• _WHAT YOU SHOULD DO_
Each of the entries below is to be written out exactly, and the images skipped.

• _DATA SHOWN_
^^^^^^^^^^^^^^^^

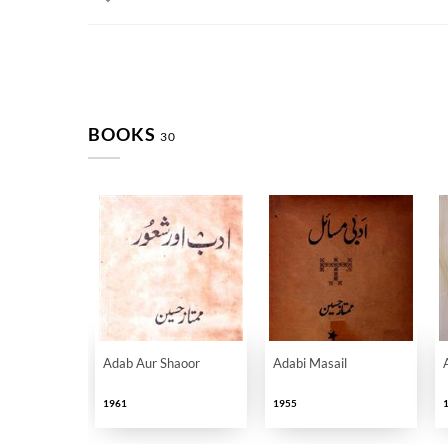
BOOKS
30
Adab Aur Shaoor
Adabi Masail
1961
1955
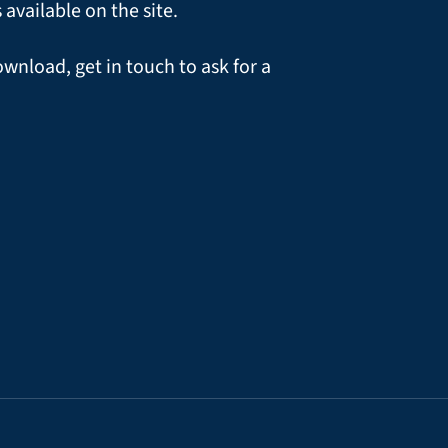
vailable on the site.
ownload, get in touch to ask for a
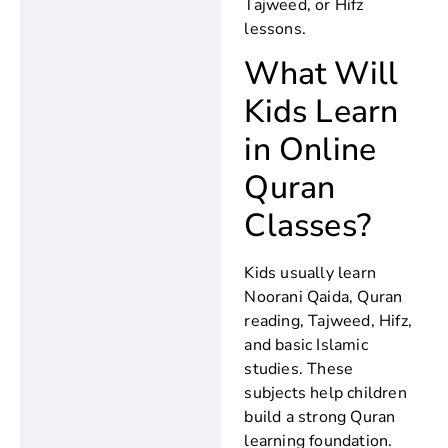
Tajweed, or Hifz
lessons.
What Will
Kids Learn
in Online
Quran
Classes?
Kids usually learn
Noorani Qaida, Quran
reading, Tajweed, Hifz,
and basic Islamic
studies. These
subjects help children
build a strong Quran
learning foundation.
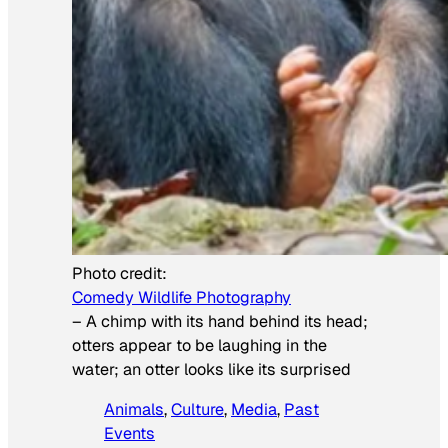
Photo credit:
Comedy Wildlife Photography
–
A chimp with its hand behind its head;
otters appear to be laughing in the
water; an otter looks like its surprised
Animals
, 
Culture
, 
Media
, 
Past
Events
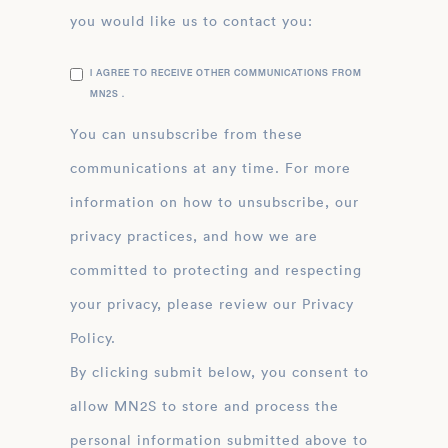
you would like us to contact you:
I AGREE TO RECEIVE OTHER COMMUNICATIONS FROM
MN2S .
You can unsubscribe from these
communications at any time. For more
information on how to unsubscribe, our
privacy practices, and how we are
committed to protecting and respecting
your privacy, please review our Privacy
Policy.
By clicking submit below, you consent to
allow MN2S to store and process the
personal information submitted above to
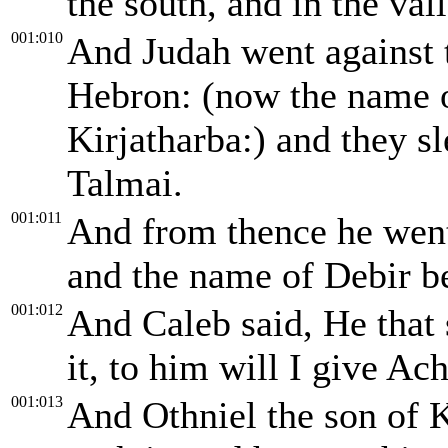
the south, and in the vall
001:010
And Judah went against t
Hebron: (now the name 
Kirjatharba:) and they 
Talmai.
001:011
And from thence he went 
and the name of Debir b
001:012
And Caleb said, He that 
it, to him will I give A
001:013
And Othniel the son of K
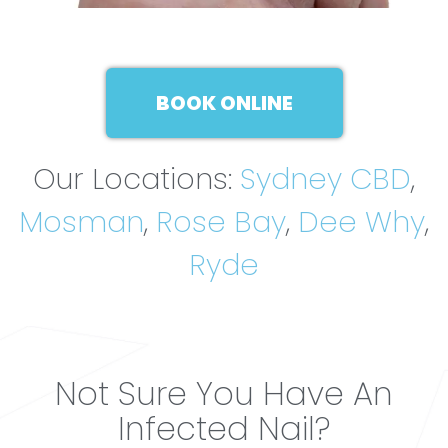
BOOK ONLINE
Our Locations:
Sydney CBD
,
Mosman
,
Rose Bay
,
Dee Why
,
Ryde
Not Sure You Have An
Infected Nail?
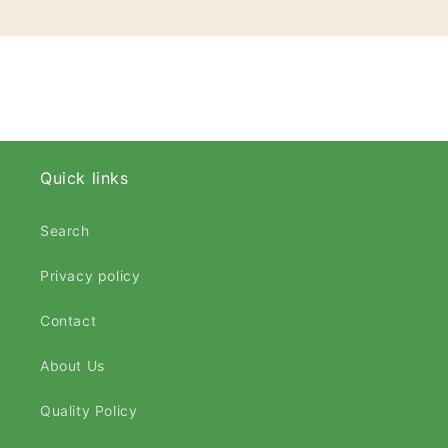
Quick links
Search
Privacy policy
Contact
About Us
Quality Policy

^^^^^^^^^^^^^^^^

• _RESPONSE BOX_
BOOKS
30
Adab Aur Shaoor
Adabi Masail
1961
1955
vailable on the site.
ownload, get in touch to ask for a
Tajweed, or Hifz
lessons.
What Will
Kids Learn
in Online
Quran
Classes?
Kids usually learn
Noorani Qaida, Quran
reading, Tajweed, Hifz,
and basic Islamic
studies. These
subjects help children
build a strong Quran
learning foundation.
Photo credit:
Comedy Wildlife Photography
–
A chimp with its hand behind its head;
otters appear to be laughing in the
water; an otter looks like its surprised
Animals
, 
Culture
, 
Media
, 
Past
Events
you would like us to contact you:
I AGREE TO RECEIVE OTHER COMMUNICATIONS FROM
MN2S .
You can unsubscribe from these
communications at any time. For more
information on how to unsubscribe, our
privacy practices, and how we are
committed to protecting and respecting
your privacy, please review our Privacy
Policy.
By clicking submit below, you consent to
allow MN2S to store and process the
personal information submitted above to
the south, and in the vall
001:010
And Judah went against t
Hebron: (now the name 
Kirjatharba:) and they 
Talmai.
001:011
And from thence he went 
and the name of Debir b
001:012
And Caleb said, He that 
it, to him will I give A
001:013
And Othniel the son of K
BOOK ONLINE
Our Locations:
Sydney CBD
,
Mosman
,
Rose Bay
,
Dee Why
,
Ryde
Not Sure You Have An
Infected Nail?
Quick links
Search
Privacy policy
Contact
About Us
Quality Policy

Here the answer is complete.